_WHAT IS NEEDED_.
This exercise asks for the whole listing to be restated exactly.

_INPUT MATERIAL_.
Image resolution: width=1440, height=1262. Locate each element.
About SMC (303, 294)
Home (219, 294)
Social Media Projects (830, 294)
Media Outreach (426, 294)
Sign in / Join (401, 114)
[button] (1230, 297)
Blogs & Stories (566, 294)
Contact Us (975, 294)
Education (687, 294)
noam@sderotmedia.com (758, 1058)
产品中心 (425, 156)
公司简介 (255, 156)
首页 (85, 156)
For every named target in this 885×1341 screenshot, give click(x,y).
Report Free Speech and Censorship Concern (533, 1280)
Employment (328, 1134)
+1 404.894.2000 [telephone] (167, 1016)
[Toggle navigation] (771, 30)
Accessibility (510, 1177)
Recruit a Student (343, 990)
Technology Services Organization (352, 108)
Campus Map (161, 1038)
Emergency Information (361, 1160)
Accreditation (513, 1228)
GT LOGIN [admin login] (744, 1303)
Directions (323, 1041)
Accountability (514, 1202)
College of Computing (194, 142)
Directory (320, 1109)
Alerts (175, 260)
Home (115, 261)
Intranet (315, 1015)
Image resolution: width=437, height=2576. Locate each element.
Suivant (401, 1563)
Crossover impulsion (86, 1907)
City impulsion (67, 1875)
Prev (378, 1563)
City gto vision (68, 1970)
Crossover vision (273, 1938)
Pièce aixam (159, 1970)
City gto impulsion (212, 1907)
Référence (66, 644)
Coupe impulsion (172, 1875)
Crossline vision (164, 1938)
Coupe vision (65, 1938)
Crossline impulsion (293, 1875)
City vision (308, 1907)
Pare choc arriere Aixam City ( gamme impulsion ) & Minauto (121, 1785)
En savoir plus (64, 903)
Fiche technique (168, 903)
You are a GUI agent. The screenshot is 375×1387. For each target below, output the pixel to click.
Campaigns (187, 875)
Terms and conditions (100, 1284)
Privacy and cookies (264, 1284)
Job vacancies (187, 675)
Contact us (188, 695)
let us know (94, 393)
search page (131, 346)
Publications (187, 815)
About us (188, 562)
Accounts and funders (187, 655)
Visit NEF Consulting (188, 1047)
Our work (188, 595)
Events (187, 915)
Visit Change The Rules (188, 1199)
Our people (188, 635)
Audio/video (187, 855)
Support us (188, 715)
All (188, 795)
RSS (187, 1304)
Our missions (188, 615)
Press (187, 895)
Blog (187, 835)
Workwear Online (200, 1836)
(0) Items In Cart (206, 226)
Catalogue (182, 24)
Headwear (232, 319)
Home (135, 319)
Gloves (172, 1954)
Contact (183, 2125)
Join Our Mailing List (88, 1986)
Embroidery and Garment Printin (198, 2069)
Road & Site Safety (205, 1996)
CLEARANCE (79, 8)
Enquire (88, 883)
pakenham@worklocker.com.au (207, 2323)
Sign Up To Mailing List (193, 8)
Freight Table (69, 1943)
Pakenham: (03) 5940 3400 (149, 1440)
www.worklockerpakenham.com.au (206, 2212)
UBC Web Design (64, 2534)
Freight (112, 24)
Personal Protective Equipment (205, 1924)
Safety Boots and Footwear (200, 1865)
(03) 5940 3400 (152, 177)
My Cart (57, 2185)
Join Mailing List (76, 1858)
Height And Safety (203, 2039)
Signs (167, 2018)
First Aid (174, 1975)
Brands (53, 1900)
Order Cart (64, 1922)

_EXERCISE RESPONSE_.
Image resolution: width=1440, height=1262. Locate each element.
About SMC (303, 294)
Home (219, 294)
Social Media Projects (830, 294)
Media Outreach (426, 294)
Sign in / Join (401, 114)
[button] (1230, 297)
Blogs & Stories (566, 294)
Contact Us (975, 294)
Education (687, 294)
noam@sderotmedia.com (758, 1058)
产品中心 (425, 156)
公司简介 (255, 156)
首页 (85, 156)
For every named target in this 885×1341 screenshot, give click(x,y).
Report Free Speech and Censorship Concern (533, 1280)
Employment (328, 1134)
+1 404.894.2000 [telephone] (167, 1016)
[Toggle navigation] (771, 30)
Accessibility (510, 1177)
Recruit a Student (343, 990)
Technology Services Organization (352, 108)
Campus Map (161, 1038)
Emergency Information (361, 1160)
Accreditation (513, 1228)
GT LOGIN [admin login] (744, 1303)
Directions (323, 1041)
Accountability (514, 1202)
College of Computing (194, 142)
Directory (320, 1109)
Alerts (175, 260)
Home (115, 261)
Intranet (315, 1015)
Image resolution: width=437, height=2576. Locate each element.
Suivant (401, 1563)
Crossover impulsion (86, 1907)
City impulsion (67, 1875)
Prev (378, 1563)
City gto vision (68, 1970)
Crossover vision (273, 1938)
Pièce aixam (159, 1970)
City gto impulsion (212, 1907)
Référence (66, 644)
Coupe impulsion (172, 1875)
Crossline vision (164, 1938)
Coupe vision (65, 1938)
Crossline impulsion (293, 1875)
City vision (308, 1907)
Pare choc arriere Aixam City ( gamme impulsion ) & Minauto (121, 1785)
En savoir plus (64, 903)
Fiche technique (168, 903)
You are a GUI agent. The screenshot is 375×1387. For each target below, output the pixel to click.
Campaigns (187, 875)
Terms and conditions (100, 1284)
Privacy and cookies (264, 1284)
Job vacancies (187, 675)
Contact us (188, 695)
let us know (94, 393)
search page (131, 346)
Publications (187, 815)
About us (188, 562)
Accounts and funders (187, 655)
Visit NEF Consulting (188, 1047)
Our work (188, 595)
Events (187, 915)
Visit Change The Rules (188, 1199)
Our people (188, 635)
Audio/video (187, 855)
Support us (188, 715)
All (188, 795)
RSS (187, 1304)
Our missions (188, 615)
Press (187, 895)
Blog (187, 835)
Workwear Online (200, 1836)
(0) Items In Cart (206, 226)
Catalogue (182, 24)
Headwear (232, 319)
Home (135, 319)
Gloves (172, 1954)
Contact (183, 2125)
Join Our Mailing List (88, 1986)
Embroidery and Garment Printin (198, 2069)
Road & Site Safety (205, 1996)
CLEARANCE (79, 8)
Enquire (88, 883)
pakenham@worklocker.com.au (207, 2323)
Sign Up To Mailing List (193, 8)
Freight Table (69, 1943)
Pakenham: (03) 5940 3400 (149, 1440)
www.worklockerpakenham.com.au (206, 2212)
UBC Web Design (64, 2534)
Freight (112, 24)
Personal Protective Equipment (205, 1924)
Safety Boots and Footwear (200, 1865)
(03) 5940 3400 (152, 177)
My Cart (57, 2185)
Join Mailing List (76, 1858)
Height And Safety (203, 2039)
Signs (167, 2018)
First Aid (174, 1975)
Brands (53, 1900)
Order Cart (64, 1922)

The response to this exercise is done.